Product Liability -- 2011



PLIVA, Inc. v. Mensing   (U.S. Supreme Court)

Preemption of labeling claims against generic drug manufacturer

In Wyeth v. Levine, the Supreme Court ruled that state-law failure-to-warn claims against name-brand drug manufacturers are not preempted by federal labeling requirements under the Food, Drug, and Cosmetic Act. This case involved whether similar claims are preempted when generic drug manufacturers are sued. These manufacturers must undergo an approval process that requires them to use labels that are identical to those used by the name-brand manufacturers.

Three cases were consolidated, involving rulings from different federal appeals courts. The Eighth Circuit held that a manufacturer should propose a labeling change to the FDA or propose that a warning letter be sent to doctors. The Fifth Circuit went one step further and held that a manufacturer may also unilaterally alter its labeling after receiving federal approval. Since either of these procedures are available, according to the courts, federal law does not preempt state claims that would have been satisfied if the manufacturer had taken action.

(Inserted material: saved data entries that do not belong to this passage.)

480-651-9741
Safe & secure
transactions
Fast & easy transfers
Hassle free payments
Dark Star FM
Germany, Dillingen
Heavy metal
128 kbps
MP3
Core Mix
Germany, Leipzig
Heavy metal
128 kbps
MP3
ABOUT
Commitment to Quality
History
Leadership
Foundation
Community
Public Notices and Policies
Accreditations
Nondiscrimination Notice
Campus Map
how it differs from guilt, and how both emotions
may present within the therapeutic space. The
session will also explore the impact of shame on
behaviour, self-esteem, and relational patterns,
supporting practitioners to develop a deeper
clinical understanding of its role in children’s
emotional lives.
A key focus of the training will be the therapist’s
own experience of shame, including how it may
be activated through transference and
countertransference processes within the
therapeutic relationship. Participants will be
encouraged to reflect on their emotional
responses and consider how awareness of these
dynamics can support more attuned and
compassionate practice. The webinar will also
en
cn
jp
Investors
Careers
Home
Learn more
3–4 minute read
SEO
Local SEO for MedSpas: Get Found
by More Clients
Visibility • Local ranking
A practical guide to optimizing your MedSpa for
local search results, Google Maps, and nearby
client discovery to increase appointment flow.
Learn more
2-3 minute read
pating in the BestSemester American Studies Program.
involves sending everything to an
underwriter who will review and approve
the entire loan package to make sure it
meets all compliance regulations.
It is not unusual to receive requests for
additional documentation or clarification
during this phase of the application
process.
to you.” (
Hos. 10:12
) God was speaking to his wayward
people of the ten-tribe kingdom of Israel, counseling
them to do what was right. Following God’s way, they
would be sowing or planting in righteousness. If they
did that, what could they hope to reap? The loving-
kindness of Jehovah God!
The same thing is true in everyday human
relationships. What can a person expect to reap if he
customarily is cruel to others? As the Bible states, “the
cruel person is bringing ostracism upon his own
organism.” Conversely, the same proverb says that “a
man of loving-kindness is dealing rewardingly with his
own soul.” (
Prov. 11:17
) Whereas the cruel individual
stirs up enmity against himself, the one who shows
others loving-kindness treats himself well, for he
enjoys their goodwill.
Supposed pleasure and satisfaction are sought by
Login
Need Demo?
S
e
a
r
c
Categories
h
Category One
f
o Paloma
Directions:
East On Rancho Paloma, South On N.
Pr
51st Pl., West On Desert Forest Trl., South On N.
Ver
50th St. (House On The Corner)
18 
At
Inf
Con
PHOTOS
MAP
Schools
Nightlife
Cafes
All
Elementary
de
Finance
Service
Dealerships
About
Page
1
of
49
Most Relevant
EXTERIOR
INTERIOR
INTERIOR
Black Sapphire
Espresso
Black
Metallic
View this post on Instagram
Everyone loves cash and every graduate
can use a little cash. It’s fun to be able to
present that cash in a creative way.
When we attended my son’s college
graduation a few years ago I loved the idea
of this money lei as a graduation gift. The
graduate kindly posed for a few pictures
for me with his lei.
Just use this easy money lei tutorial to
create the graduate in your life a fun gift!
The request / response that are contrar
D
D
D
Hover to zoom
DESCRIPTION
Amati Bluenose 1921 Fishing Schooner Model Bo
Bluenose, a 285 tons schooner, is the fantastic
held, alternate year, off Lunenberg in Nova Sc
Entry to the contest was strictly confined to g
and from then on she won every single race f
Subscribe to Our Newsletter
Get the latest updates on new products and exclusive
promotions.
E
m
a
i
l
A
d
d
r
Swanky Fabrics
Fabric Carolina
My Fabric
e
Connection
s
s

The Supreme Court reversed. The majority found that federal drug regulations applicable to generic drug manufacturers directly conflict with, and thus preempt, state tort claims. It is impossible for a manufacturer to comply with both the federal regulations and additional state labeling requirements, and the law does not require a manufacturer to try to obtain federal labeling changes to avoid potential liability under state law. It could not independently publish different labels without violating federal law.